## Exercise instructions:
Up to and including the final line, retype each line of the records below, starting with the one that contains "hasta artículos únicos y de".

━━━ Extracted records ━━━

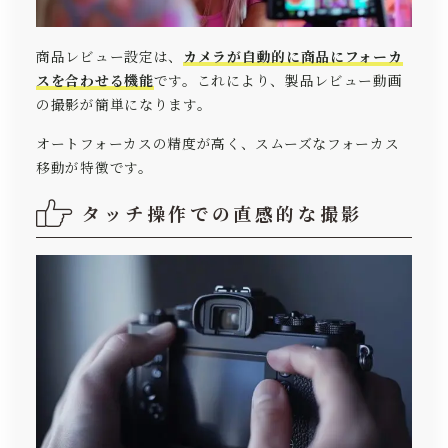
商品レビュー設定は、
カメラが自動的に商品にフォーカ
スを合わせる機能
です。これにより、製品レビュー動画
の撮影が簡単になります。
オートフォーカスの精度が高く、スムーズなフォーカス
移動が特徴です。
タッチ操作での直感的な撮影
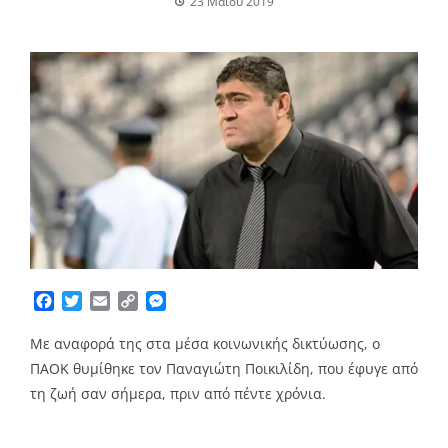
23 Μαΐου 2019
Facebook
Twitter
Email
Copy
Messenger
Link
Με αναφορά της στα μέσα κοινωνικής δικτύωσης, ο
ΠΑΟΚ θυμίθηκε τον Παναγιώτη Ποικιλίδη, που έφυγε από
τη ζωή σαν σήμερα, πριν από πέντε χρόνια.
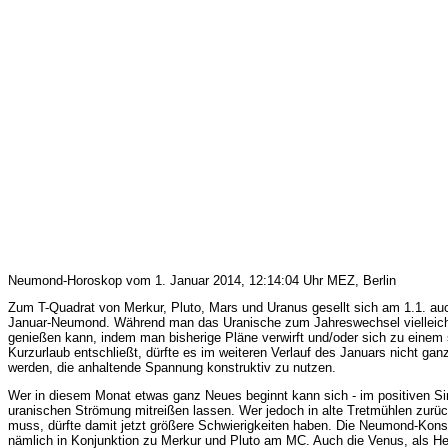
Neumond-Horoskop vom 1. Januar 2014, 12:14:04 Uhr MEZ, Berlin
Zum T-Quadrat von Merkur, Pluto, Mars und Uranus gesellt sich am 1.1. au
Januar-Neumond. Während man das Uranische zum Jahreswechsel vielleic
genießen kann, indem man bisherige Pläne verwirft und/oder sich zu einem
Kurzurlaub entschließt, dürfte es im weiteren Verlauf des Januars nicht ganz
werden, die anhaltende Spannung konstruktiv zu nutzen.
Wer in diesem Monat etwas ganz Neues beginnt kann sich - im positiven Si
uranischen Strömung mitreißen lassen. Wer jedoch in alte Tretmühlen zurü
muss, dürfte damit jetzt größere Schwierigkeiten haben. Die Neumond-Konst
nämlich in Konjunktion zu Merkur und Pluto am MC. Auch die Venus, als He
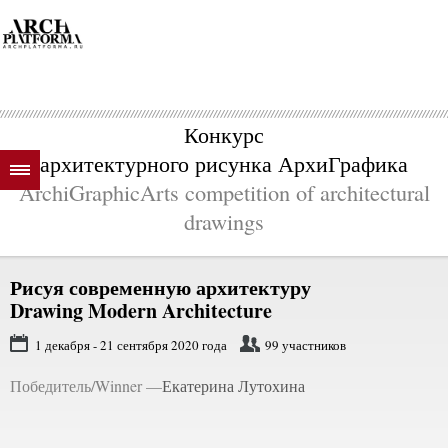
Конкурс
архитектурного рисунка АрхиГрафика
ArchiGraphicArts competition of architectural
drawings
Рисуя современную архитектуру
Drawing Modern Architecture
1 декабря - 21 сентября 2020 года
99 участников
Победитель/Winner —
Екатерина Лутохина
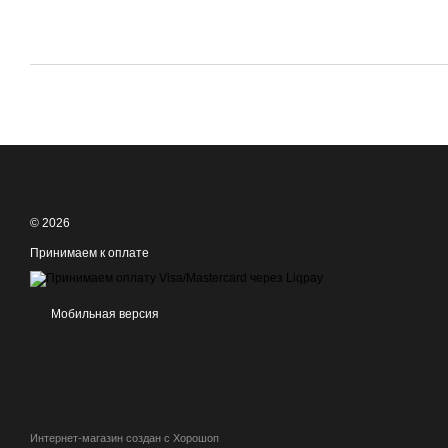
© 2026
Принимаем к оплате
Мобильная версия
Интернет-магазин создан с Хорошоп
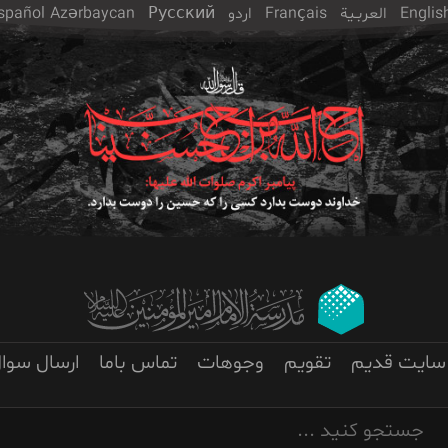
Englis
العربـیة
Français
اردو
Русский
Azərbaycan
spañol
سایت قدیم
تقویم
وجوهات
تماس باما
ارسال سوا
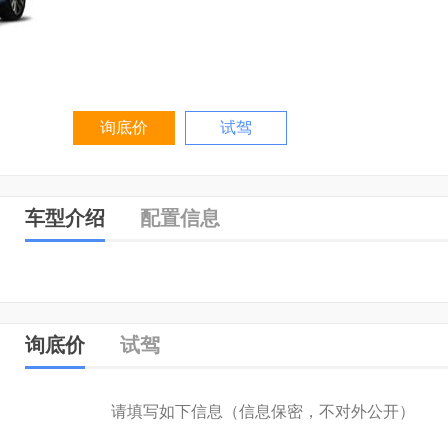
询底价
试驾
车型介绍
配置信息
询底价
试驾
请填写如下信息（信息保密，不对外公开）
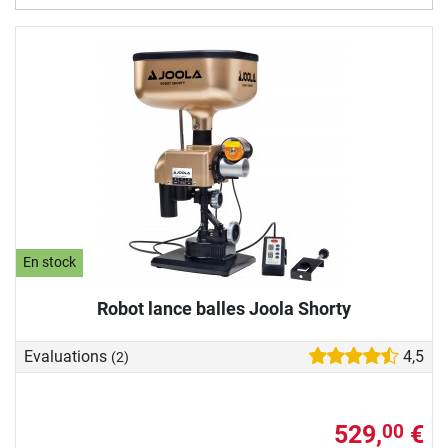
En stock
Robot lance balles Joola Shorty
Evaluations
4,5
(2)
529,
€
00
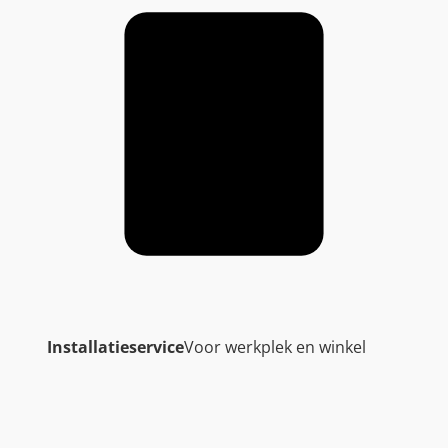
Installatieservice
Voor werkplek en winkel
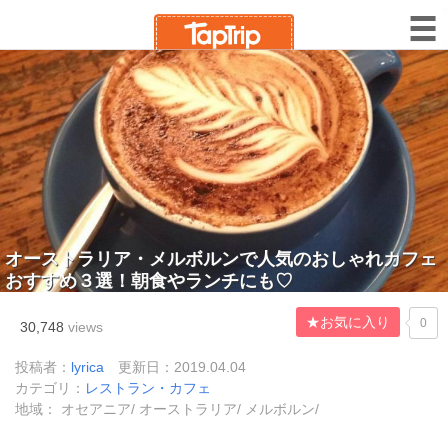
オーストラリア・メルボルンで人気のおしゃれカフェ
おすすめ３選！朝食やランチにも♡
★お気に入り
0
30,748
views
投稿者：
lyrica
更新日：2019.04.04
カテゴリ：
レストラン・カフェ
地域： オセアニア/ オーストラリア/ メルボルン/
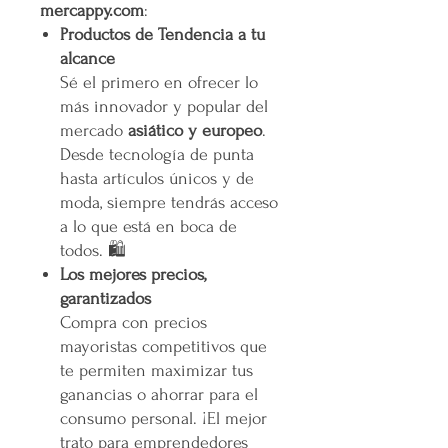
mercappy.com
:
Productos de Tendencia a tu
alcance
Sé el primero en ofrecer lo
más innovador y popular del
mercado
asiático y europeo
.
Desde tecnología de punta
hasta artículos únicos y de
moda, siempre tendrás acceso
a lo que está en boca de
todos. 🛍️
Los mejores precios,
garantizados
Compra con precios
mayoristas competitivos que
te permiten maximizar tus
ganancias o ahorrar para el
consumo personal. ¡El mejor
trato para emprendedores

━━━

## Expected answer:
hasta artículos únicos y de
moda, siempre tendrás acceso
a lo que está en boca de
todos. 🛍️
Los mejores precios,
garantizados
Compra con precios
mayoristas competitivos que
te permiten maximizar tus
ganancias o ahorrar para el
consumo personal. ¡El mejor
trato para emprendedores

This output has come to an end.